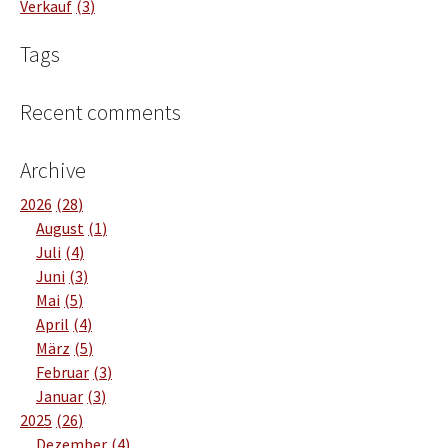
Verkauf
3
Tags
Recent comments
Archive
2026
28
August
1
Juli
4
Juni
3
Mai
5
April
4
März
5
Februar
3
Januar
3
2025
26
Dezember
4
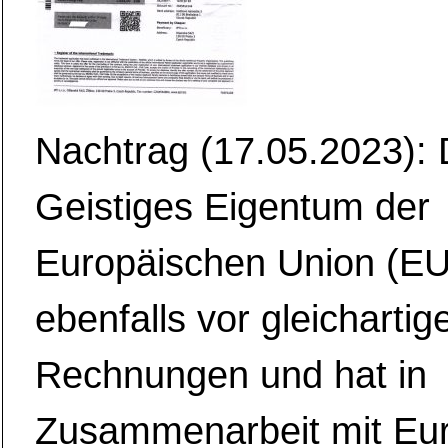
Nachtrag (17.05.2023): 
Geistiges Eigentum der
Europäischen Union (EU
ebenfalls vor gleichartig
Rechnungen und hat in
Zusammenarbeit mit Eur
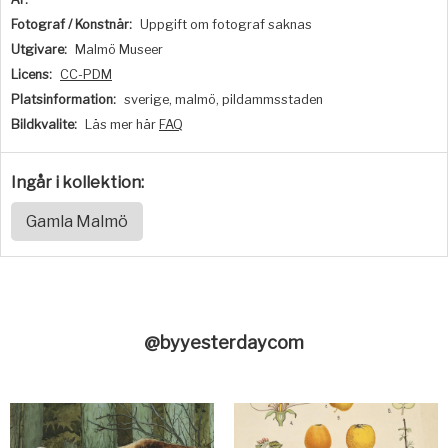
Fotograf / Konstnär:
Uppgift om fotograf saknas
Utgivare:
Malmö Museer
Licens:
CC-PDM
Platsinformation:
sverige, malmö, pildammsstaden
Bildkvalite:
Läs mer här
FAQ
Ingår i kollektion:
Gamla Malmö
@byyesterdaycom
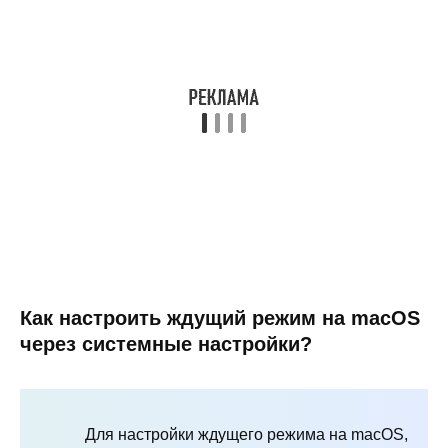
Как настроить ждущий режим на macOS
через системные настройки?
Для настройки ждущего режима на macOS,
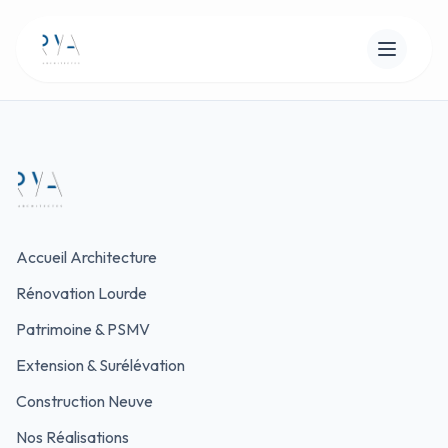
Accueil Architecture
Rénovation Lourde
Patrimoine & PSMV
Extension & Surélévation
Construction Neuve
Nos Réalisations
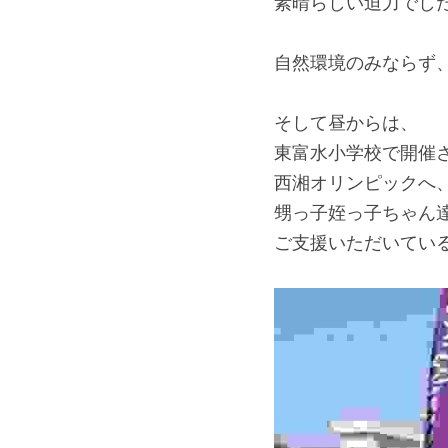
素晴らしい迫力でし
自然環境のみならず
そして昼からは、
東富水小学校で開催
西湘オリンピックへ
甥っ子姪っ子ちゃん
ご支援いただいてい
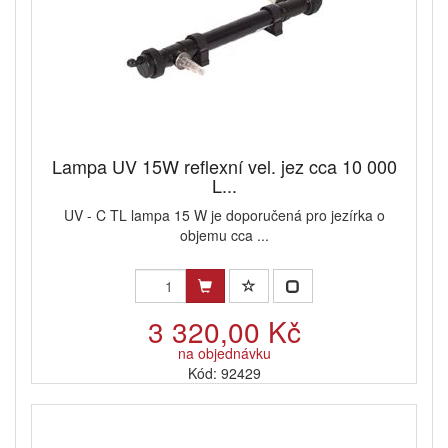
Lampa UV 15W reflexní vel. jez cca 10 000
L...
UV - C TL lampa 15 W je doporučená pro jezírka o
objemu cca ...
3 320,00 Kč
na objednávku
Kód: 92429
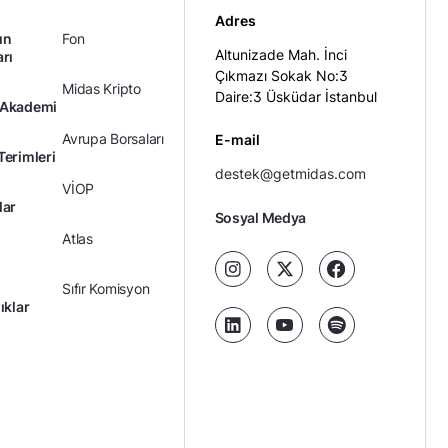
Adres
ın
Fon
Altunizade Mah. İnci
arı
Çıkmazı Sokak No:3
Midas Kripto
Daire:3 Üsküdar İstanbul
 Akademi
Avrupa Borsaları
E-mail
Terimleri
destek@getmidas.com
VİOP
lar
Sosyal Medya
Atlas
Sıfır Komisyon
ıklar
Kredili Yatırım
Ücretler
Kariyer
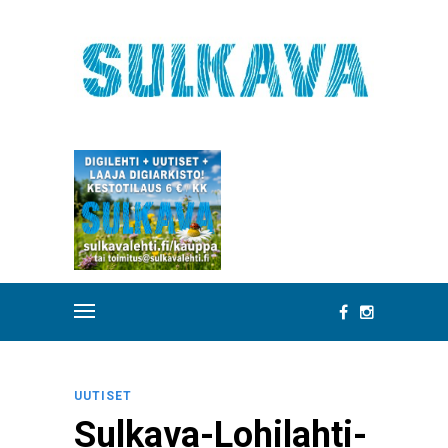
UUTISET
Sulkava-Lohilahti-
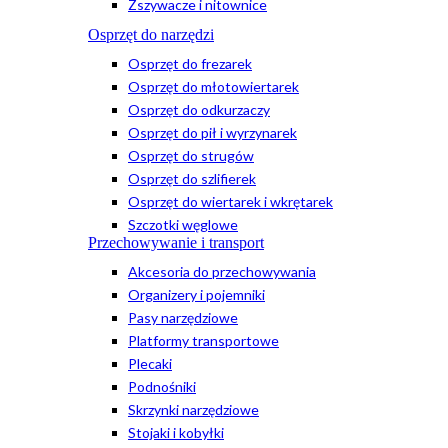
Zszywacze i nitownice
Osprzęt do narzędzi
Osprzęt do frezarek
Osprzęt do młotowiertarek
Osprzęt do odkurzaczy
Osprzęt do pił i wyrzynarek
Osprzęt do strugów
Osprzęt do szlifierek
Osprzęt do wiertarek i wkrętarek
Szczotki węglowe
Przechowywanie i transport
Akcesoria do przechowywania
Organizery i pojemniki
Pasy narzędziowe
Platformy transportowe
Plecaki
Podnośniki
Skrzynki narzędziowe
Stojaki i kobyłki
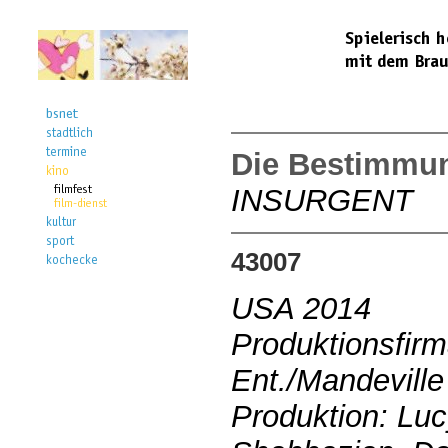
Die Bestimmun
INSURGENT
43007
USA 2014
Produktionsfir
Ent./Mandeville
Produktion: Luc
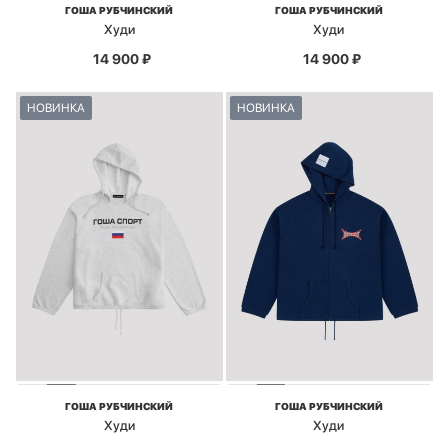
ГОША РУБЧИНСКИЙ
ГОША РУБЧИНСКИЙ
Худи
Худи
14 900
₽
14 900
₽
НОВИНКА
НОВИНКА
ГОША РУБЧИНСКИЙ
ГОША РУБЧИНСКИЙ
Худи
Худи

### TASK BRIEF
What is needed is one number: how many lines of the records above contain the word "macOS".

### EXERCISE RESULT
2